## [Exercise objective]
Hand back all records exactly, pictures omitted.

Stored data
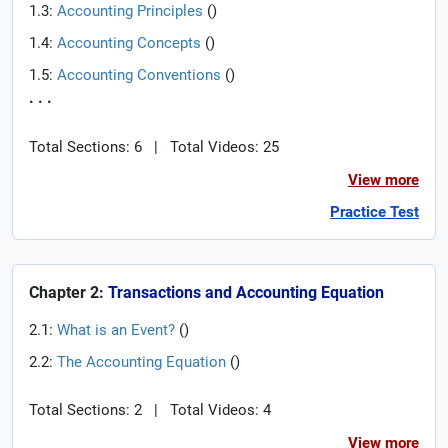
1.3:
Accounting Principles
(
)
1.4:
Accounting Concepts
(
)
1.5:
Accounting Conventions
(
)
. . .
Total Sections: 6
|
Total Videos: 25
View more
Practice Test
Chapter 2:
Transactions and Accounting Equation
2.1:
What is an Event?
(
)
2.2:
The Accounting Equation
(
)
Total Sections: 2
|
Total Videos: 4
View more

## [Problem solution]
1.3:
Accounting Principles
(
)
1.4:
Accounting Concepts
(
)
1.5:
Accounting Conventions
(
)
. . .
Total Sections: 6
|
Total Videos: 25
View more
Practice Test
Chapter 2:
Transactions and Accounting Equation
2.1:
What is an Event?
(
)
2.2:
The Accounting Equation
(
)
Total Sections: 2
|
Total Videos: 4
View more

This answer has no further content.